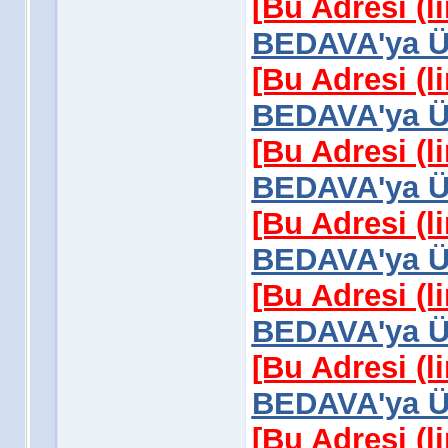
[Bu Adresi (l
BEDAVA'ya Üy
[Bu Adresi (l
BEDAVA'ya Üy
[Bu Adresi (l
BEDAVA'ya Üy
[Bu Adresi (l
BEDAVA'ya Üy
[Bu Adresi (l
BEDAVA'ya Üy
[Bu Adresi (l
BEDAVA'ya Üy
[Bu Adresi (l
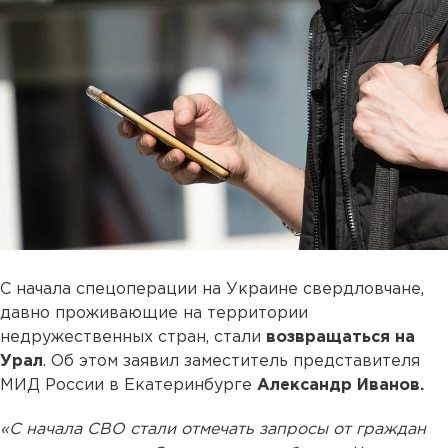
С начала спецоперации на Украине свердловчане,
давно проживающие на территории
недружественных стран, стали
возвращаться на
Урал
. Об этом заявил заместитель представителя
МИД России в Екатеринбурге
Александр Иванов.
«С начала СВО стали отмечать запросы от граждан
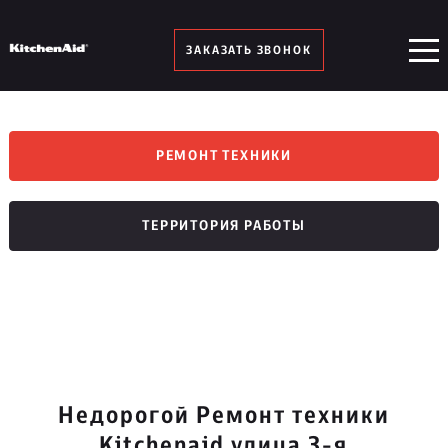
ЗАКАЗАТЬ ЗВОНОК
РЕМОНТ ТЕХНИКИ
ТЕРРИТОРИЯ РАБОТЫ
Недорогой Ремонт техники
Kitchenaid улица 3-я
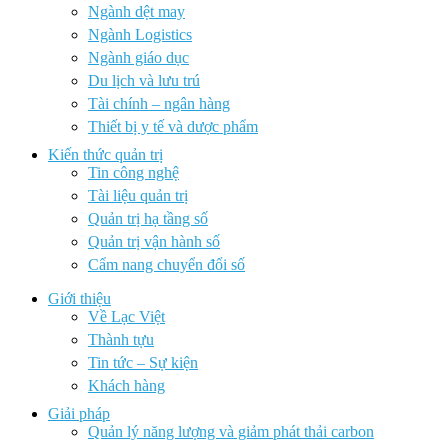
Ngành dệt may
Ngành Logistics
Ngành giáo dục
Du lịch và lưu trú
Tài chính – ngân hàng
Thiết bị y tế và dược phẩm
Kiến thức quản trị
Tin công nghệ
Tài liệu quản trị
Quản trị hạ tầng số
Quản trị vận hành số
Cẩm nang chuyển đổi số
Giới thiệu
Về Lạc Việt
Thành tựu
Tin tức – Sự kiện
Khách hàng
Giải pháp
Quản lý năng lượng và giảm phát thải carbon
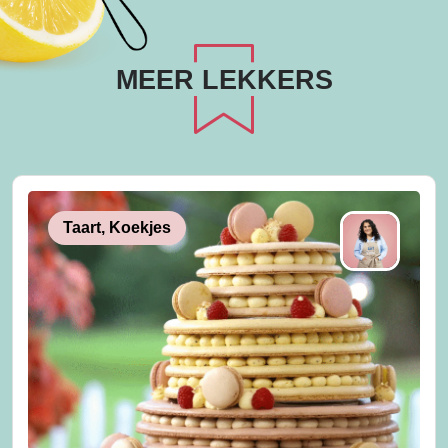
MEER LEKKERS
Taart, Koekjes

-----

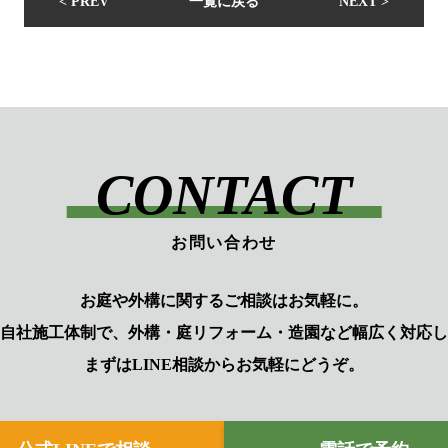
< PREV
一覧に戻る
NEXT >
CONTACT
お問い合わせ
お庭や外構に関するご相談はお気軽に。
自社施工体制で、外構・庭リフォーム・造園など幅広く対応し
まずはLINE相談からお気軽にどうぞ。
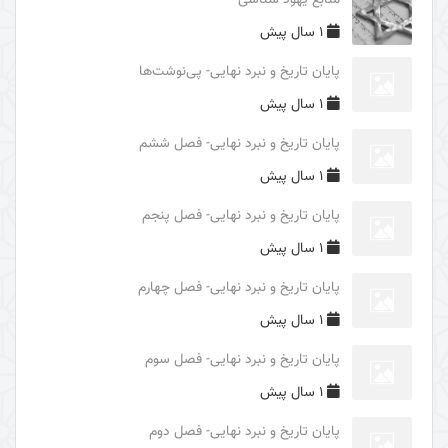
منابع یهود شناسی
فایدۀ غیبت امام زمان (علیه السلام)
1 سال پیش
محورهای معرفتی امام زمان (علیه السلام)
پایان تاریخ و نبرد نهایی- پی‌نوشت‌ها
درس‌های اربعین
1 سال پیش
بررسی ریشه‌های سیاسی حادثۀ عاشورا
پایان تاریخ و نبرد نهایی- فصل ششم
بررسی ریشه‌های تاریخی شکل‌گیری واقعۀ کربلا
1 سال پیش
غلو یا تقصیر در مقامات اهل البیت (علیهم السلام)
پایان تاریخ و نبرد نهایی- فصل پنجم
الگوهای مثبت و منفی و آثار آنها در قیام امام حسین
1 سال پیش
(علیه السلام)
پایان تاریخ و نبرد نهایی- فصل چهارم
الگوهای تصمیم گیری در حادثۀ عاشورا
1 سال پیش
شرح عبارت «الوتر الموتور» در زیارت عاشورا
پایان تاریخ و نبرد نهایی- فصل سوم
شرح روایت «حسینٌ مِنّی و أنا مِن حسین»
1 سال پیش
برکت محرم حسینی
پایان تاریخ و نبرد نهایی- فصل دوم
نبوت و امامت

-----

**Exercise objective**
The lines to return are those in the entries above that include "начала".

**Expected output**
С начала спецоперации на Украине свердловчане,
«С начала СВО стали отмечать запросы от граждан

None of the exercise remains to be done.